AIM OF THE EXERCISE: Skipping all pictures, set down the lines of the listing from the first through the one with "beyond our expectations. Although the ladies".

---------- PROVIDED DATA

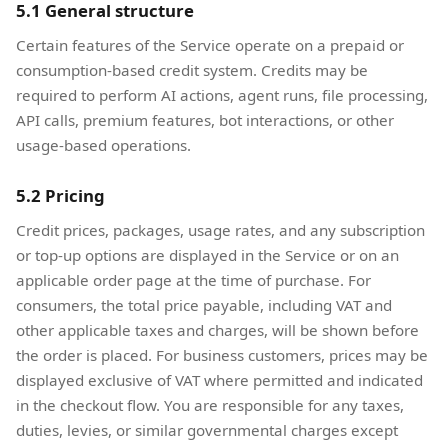
5.1 General structure
Certain features of the Service operate on a prepaid or
consumption-based credit system. Credits may be
required to perform AI actions, agent runs, file processing,
API calls, premium features, bot interactions, or other
usage-based operations.
5.2 Pricing
Credit prices, packages, usage rates, and any subscription
or top-up options are displayed in the Service or on an
applicable order page at the time of purchase. For
consumers, the total price payable, including VAT and
other applicable taxes and charges, will be shown before
the order is placed. For business customers, prices may be
displayed exclusive of VAT where permitted and indicated
in the checkout flow. You are responsible for any taxes,
duties, levies, or similar governmental charges except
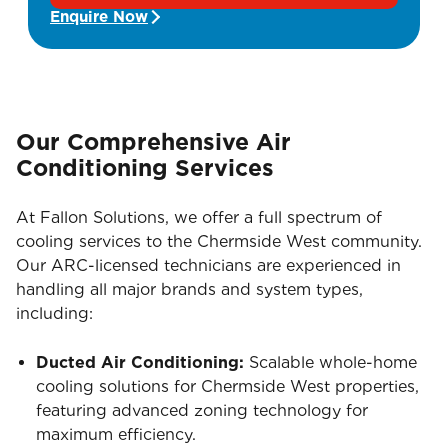
Enquire Now
Our Comprehensive Air
Conditioning Services
At Fallon Solutions, we offer a full spectrum of
cooling services to the Chermside West community.
Our ARC-licensed technicians are experienced in
handling all major brands and system types,
including:
Ducted Air Conditioning:
Scalable whole-home
cooling solutions for Chermside West properties,
featuring advanced zoning technology for
maximum efficiency.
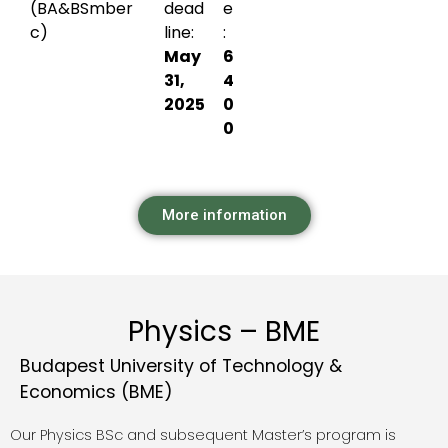
(BA&BS
mber
dead
e
c)
line:
:
May
6
31,
4
2025
0
0
More information
Physics – BME
Budapest University of Technology &
Economics (BME)
Our Physics BSc and subsequent Master’s program is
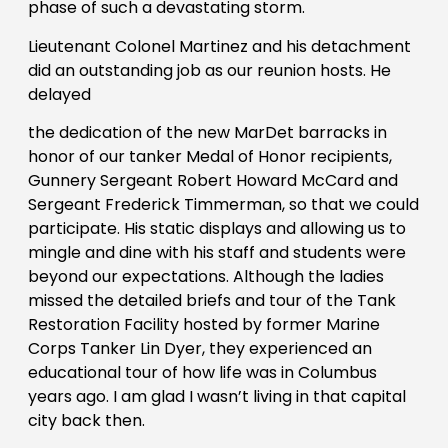
phase of such a devastating storm.
Lieutenant Colonel Martinez and his detachment
did an outstanding job as our reunion hosts. He
delayed
the dedication of the new MarDet barracks in
honor of our tanker Medal of Honor recipients,
Gunnery Sergeant Robert Howard McCard and
Sergeant Frederick Timmerman, so that we could
participate. His static displays and allowing us to
mingle and dine with his staff and students were
beyond our expectations. Although the ladies
missed the detailed briefs and tour of the Tank
Restoration Facility hosted by former Marine
Corps Tanker Lin Dyer, they experienced an
educational tour of how life was in Columbus
years ago. I am glad I wasn’t living in that capital
city back then.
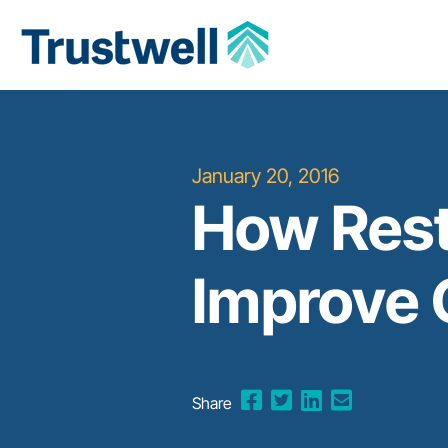
January 20, 2016
How Rest
Improve
Share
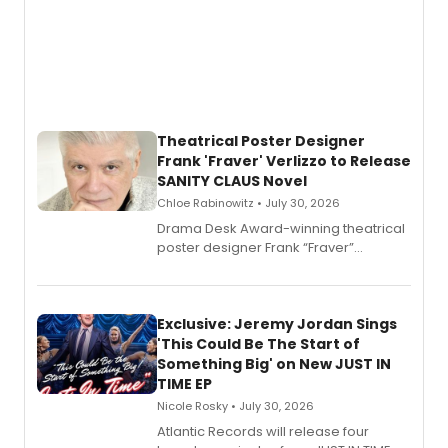
Theatrical Poster Designer
Frank 'Fraver' Verlizzo to Release
SANITY CLAUS Novel
Chloe Rabinowitz • July 30, 2026
​Drama Desk Award-winning theatrical
poster designer Frank “Fraver”
Verlizzo, the artist behind the iconic
imagery of The Lion King, Sweeney
Todd, and Sunday in the Park with
George, will release his second
Exclusive: Jeremy Jordan Sings
mystery novel, Sanity Claus.
'This Could Be The Start of
Something Big' on New JUST IN
TIME EP
Nicole Rosky • July 30, 2026
Atlantic Records will release four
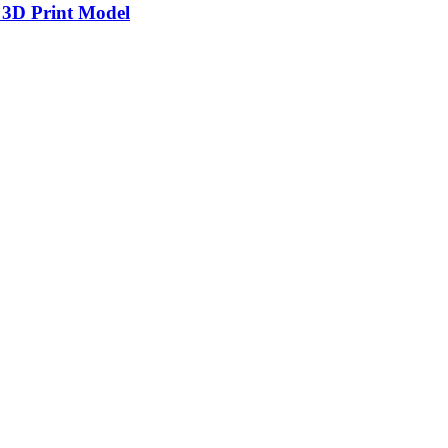
 3D Print Model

--------------------

TASK ANSWER:
5.1 General structure
Certain features of the Service operate on a prepaid or
consumption-based credit system. Credits may be
required to perform AI actions, agent runs, file processing,
API calls, premium features, bot interactions, or other
usage-based operations.
5.2 Pricing
Credit prices, packages, usage rates, and any subscription
or top-up options are displayed in the Service or on an
applicable order page at the time of purchase. For
consumers, the total price payable, including VAT and
other applicable taxes and charges, will be shown before
the order is placed. For business customers, prices may be
displayed exclusive of VAT where permitted and indicated
in the checkout flow. You are responsible for any taxes,
duties, levies, or similar governmental charges except
Enquire Now
Our Comprehensive Air
Conditioning Services
At Fallon Solutions, we offer a full spectrum of
cooling services to the Chermside West community.
Our ARC-licensed technicians are experienced in
handling all major brands and system types,
including:
Ducted Air Conditioning:
Scalable whole-home
cooling solutions for Chermside West properties,
featuring advanced zoning technology for
maximum efficiency.
(BA&BS
mber
dead
e
c)
line:
:
May
6
31,
4
2025
0
0
More information
Physics – BME
Budapest University of Technology &
Economics (BME)
Our Physics BSc and subsequent Master’s program is
phase of such a devastating storm.
Lieutenant Colonel Martinez and his detachment
did an outstanding job as our reunion hosts. He
delayed
the dedication of the new MarDet barracks in
honor of our tanker Medal of Honor recipients,
Gunnery Sergeant Robert Howard McCard and
Sergeant Frederick Timmerman, so that we could
participate. His static displays and allowing us to
mingle and dine with his staff and students were
beyond our expectations. Although the ladies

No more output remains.